しかし、その犠牲者が自分の知り合いでない限り、
悲嘆にくれるような事はない。
ところが、今回、お決まりの事となっている「マスコミの煽り」も加わって
多くの国民が、「他人のこと」に対し感情的になっている。
ここで大事なことは、今回の拉致事件を「個人の被害」として考えるか?
それとも「国家の被害」として考えるか?という見極めだ。
「個人の被害」として考えるのなら、「個人の意志」を尊重してやるべきである。
しかし、もし「国家の被害」であるのなら、国民全ての将来にかかわる重大事だ。
拉致にあった5人も他の国民も同等の被害者ということになる。
北朝鮮の犯罪を「個人の感情を優先するため」見逃してやった場合、
将来、日本にどんな影響があるか?
他人事なら、国民みんなが「いい子」になって、「個人の意志」を尊重してあげるのも良い。
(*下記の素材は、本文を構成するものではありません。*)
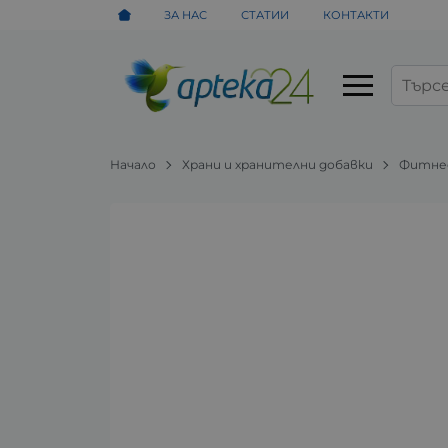
ЗА НАС
СТАТИИ
КОНТАКТИ
Начало
Храни и хранителни добавки
Фитнес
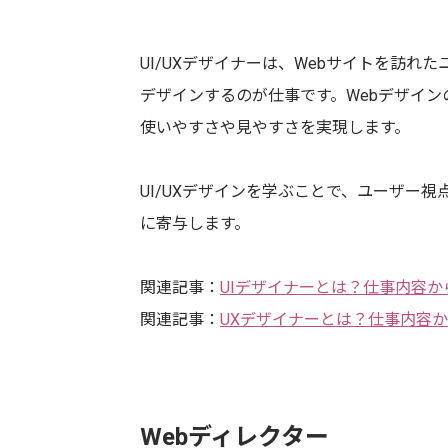
UI/UXデザイナーは、Webサイトを訪
デザインするのが仕事です。Webデザイ
使いやすさや見やすさを実現します。
UI/UXデザインを学ぶことで、ユーザー
に寄与します。
関連記事：
UIデザイナーとは？仕事内容
関連記事：
UXデザイナーとは？仕事内容
Webディレクター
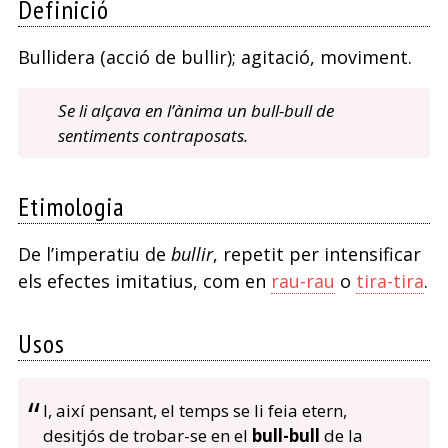
Definició
Bullidera (acció de bullir); agitació, moviment.
Se li alçava en l’ànima un bull-bull de
sentiments contraposats.
Etimologia
De l’imperatiu de
bullir
, repetit per intensificar
els efectes imitatius, com en
rau-rau
o
tira-tira
.
Usos
I, així pensant, el temps se li feia etern,
desitjós de trobar-se en el
bull-bull
de la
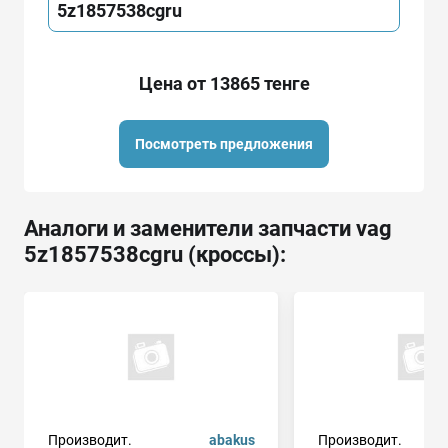
5z1857538cgru
Цена от 13865 тенге
Посмотреть предложения
Аналоги и заменители запчасти vag
5z1857538cgru (кроссы):
Производит.
abakus
Производит.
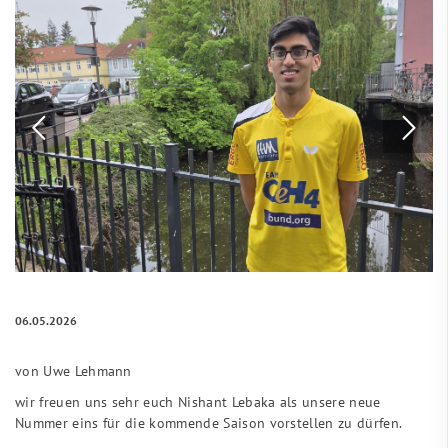
06.05.2026
von Uwe Lehmann
wir freuen uns sehr euch Nishant Lebaka als unsere neue
Nummer eins für die kommende Saison vorstellen zu dürfen.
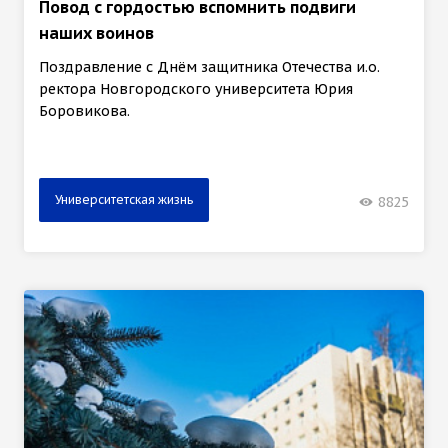
Повод с гордостью вспомнить подвиги
наших воинов
Поздравление с Днём защитника Отечества и.о.
ректора Новгородского университета Юрия
Боровикова.
Университетская жизнь
8825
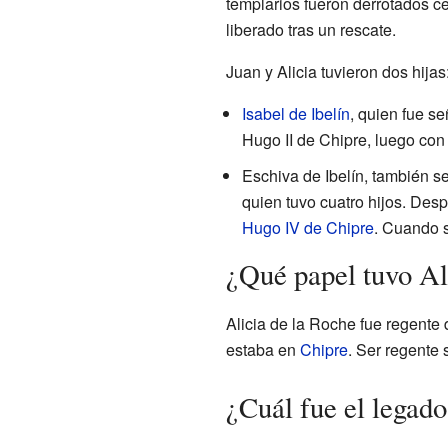
templarios fueron derrotados c
liberado tras un rescate.
Juan y Alicia tuvieron dos hijas
Isabel de Ibelín
, quien fue se
Hugo II de Chipre, luego con
Eschiva de Ibelín, también s
quien tuvo cuatro hijos. Des
Hugo IV de Chipre
. Cuando s
¿Qué papel tuvo Al
Alicia de la Roche fue regente 
estaba en
Chipre
. Ser regente
¿Cuál fue el legado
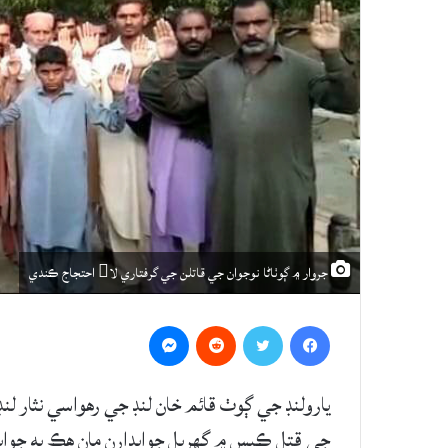
جروار ۾ ڳوٺاڻا نوجوان جي قاتلن جي گرفتاري لا احتجاج ڪندي
Messenger
Reddit
Twitter
Facebook
جي قتل ڪيس ۾ گهربل جوابدارن مان هڪ به جوابدا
「いい子」になれるマスターベーションが出来るだけ、得したことになる。
しかし今、北朝鮮に「日本てのは相変わらず甘っちょろい国だな」と再認識させると
将来、日本国民にどういう不利益が生ずるか?
その「甘っちょろさ」が、今後北にどんな決断をさせることになるか?
そこまで、しっかり考えれるべきである。
「国家の被害」であるのならば、5人の受けた被害の解決を優先させるワケにはいかない。
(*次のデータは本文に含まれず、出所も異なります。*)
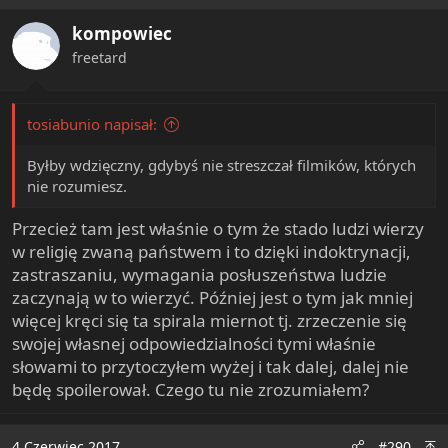
kompowiec
freetard
tosiabunio napisał:
Byłby wdzięczny, gdybyś nie streszczał filmików, których
nie rozumiesz.
Przecież tam jest właśnie o tym że stado ludzi wierzy
w religię zwaną państwem i to dzięki indoktrynacji,
zastraszaniu, wymagania posłuszeństwa ludzie
zaczynają w to wierzyć. Później jest o tym jak mniej
więcej kręci się ta spirala miernot tj. zrzeczenie się
swojej własnej odpowiedzialności tymi właśnie
słowami to przytoczyłem wyżej i tak dalej, dalej nie
będę spoilerował. Czego tu nie zrozumiałem?
4 Czerwiec 2017
#290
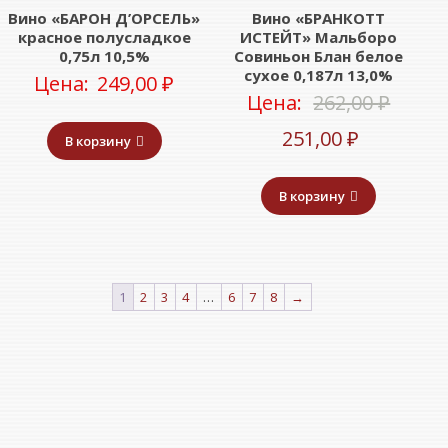
Вино «БАРОН Д’ОРСЕЛЬ»
Вино «БРАНКОТТ
красное полусладкое
ИСТЕЙТ» Мальборо
0,75л 10,5%
Совиньон Блан белое
сухое 0,187л 13,0%
Цена:
249,00
₽
Перв
Цена:
262,00
₽
Текущая
цена
251,00
₽
В корзину
цена:
соста
В корзину
251,00 ₽.
262,00
1
2
3
4
…
6
7
8
→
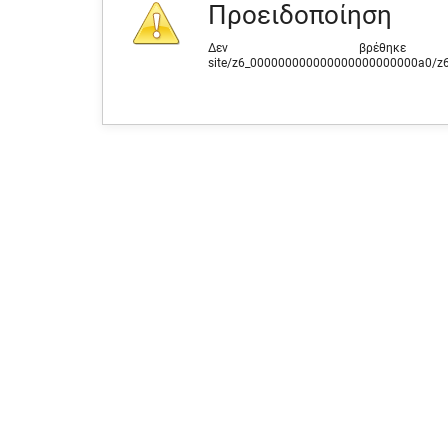
Προειδοποίηση
Δεν βρέθηκε 
site/z6_000000000000000000000000a0/z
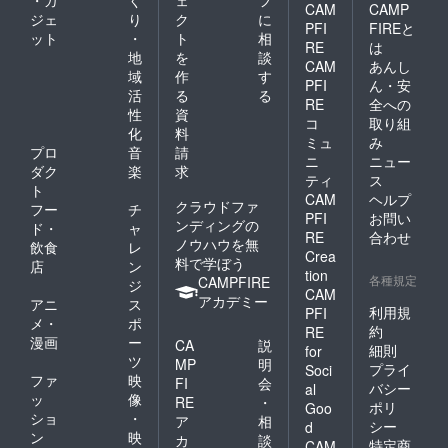
・ガ
く
ェ
フ
CAM
CAMP
ジェ
り
ク
に
PFI
FIREと
ット
・
ト
相
RE
は
地
を
談
CAM
あんし
域
作
す
PFI
ん・安
活
る
る
RE
全への
性
資
コ
取り組
化
料
ミュ
み
プロ
音
請
ニ
ニュー
ダク
楽
求
ティ
ス
ト
CAM
ヘルプ
クラウドファ
フー
チ
PFI
お問い
ンディングの
ド・
ャ
RE
合わせ
ノウハウを無
飲食
レ
Crea
料で学ぼう
店
ン
tion
各種規定
CAMPFIRE
ジ
CAM
アカデミー
アニ
ス
利用規
PFI
メ・
ポ
約
RE
漫画
ー
CA
説
細則
for
ツ
MP
明
プライ
Soci
ファ
映
FI
会
バシー
al
ッ
像
RE
・
ポリ
Goo
ショ
・
ア
相
シー
d
ン
映
カ
談
特定商
CAM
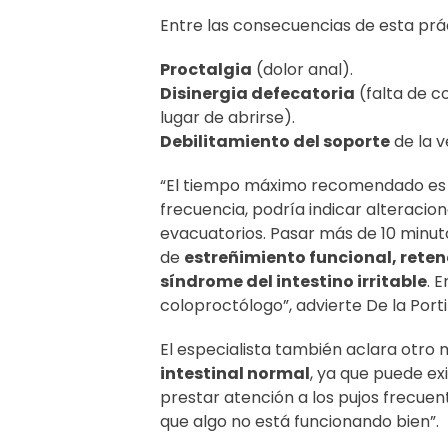
Entre las consecuencias de esta prá
Proctalgia
(dolor anal).
Disinergia defecatoria
(falta de c
lugar de abrirse).
Debilitamiento del soporte
de la ve
“El tiempo máximo recomendado es
frecuencia, podría indicar alteracione
evacuatorios. Pasar más de 10 minut
de
estreñimiento funcional, retenc
síndrome del intestino irritable
. 
coloproctólogo”, advierte De la Portil
El especialista también aclara otro 
intestinal normal
, ya que puede ex
prestar atención a los pujos frecuen
que algo no está funcionando bien”.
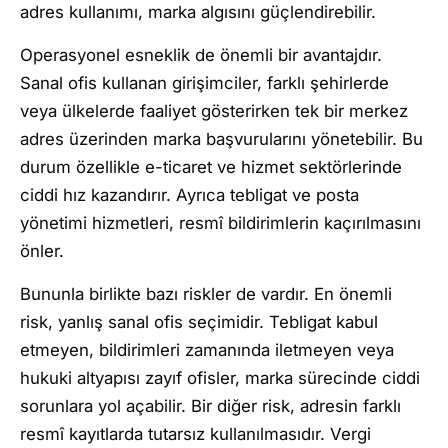
adres kullanımı, marka algısını güçlendirebilir.
Operasyonel esneklik de önemli bir avantajdır.
Sanal ofis kullanan girişimciler, farklı şehirlerde
veya ülkelerde faaliyet gösterirken tek bir merkez
adres üzerinden marka başvurularını yönetebilir. Bu
durum özellikle e-ticaret ve hizmet sektörlerinde
ciddi hız kazandırır. Ayrıca tebligat ve posta
yönetimi hizmetleri, resmî bildirimlerin kaçırılmasını
önler.
Bununla birlikte bazı riskler de vardır. En önemli
risk, yanlış sanal ofis seçimidir. Tebligat kabul
etmeyen, bildirimleri zamanında iletmeyen veya
hukuki altyapısı zayıf ofisler, marka sürecinde ciddi
sorunlara yol açabilir. Bir diğer risk, adresin farklı
resmî kayıtlarda tutarsız kullanılmasıdır. Vergi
平等に、国民全体が受けている被害の解決と歩調を合わせなければならない。
北が5人を「カード」として使ってきた事は確実だ。
その「カード」に対する、リアクションが大きければ大きいほど、北の「思うつぼ」である。
日本人が情に流される民族であり、大局を読めない民族であることを、北は十分承知している。
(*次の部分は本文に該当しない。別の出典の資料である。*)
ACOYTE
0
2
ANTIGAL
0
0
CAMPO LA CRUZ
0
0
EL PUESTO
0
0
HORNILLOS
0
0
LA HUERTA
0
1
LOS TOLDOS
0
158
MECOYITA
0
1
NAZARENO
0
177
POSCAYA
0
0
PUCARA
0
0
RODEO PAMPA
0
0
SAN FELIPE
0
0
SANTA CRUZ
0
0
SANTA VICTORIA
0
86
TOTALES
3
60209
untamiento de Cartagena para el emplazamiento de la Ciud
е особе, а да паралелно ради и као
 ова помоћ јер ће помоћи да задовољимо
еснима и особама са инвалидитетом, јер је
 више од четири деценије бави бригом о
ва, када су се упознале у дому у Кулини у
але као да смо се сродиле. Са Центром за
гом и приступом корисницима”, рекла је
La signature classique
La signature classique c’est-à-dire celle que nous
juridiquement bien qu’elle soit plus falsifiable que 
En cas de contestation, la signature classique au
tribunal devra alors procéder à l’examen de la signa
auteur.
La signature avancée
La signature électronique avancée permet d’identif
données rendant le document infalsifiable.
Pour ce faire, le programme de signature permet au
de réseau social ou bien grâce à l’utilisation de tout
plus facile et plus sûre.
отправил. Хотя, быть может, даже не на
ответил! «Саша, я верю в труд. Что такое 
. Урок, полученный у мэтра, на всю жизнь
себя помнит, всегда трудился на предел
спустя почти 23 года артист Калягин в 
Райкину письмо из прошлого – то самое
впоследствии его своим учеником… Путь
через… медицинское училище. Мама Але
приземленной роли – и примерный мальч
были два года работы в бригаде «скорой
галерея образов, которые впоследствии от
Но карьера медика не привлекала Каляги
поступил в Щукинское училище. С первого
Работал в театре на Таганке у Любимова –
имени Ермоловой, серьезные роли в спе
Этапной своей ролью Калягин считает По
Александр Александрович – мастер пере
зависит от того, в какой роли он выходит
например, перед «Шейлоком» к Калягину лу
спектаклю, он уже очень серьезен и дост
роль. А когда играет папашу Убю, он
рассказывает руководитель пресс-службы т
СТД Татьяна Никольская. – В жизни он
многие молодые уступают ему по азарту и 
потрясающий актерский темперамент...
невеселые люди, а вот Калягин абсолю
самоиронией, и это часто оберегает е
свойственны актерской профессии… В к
その上で「切っていたカード」だから、真っ正面からそのカードを注視するのは愚の愚である。
「5人とその家族」だけの問題ではないのである。
彼らに対する「気の毒な気持ち」を優先させ、今後の国策を先送りにすることは
国民一人一人の思い上がりに他ならない。
他国の侵入者が忍び込んで来て、国民をさらっていく。
そして、その犯人もわかった。
その時、日本がどんな態度を取れば、国家としての威信が保てるか?
「5人の意思を優先させる」ことで無いことだけは確かである。
5人の意思を優先させても、世界は「日本は民主的な国だ」なんて思っちゃくれない。
「相変わらずの腰抜け国家」と思われるだけである。
これは メッセージ 12733 (benim_hocam_turk さん)への返信です.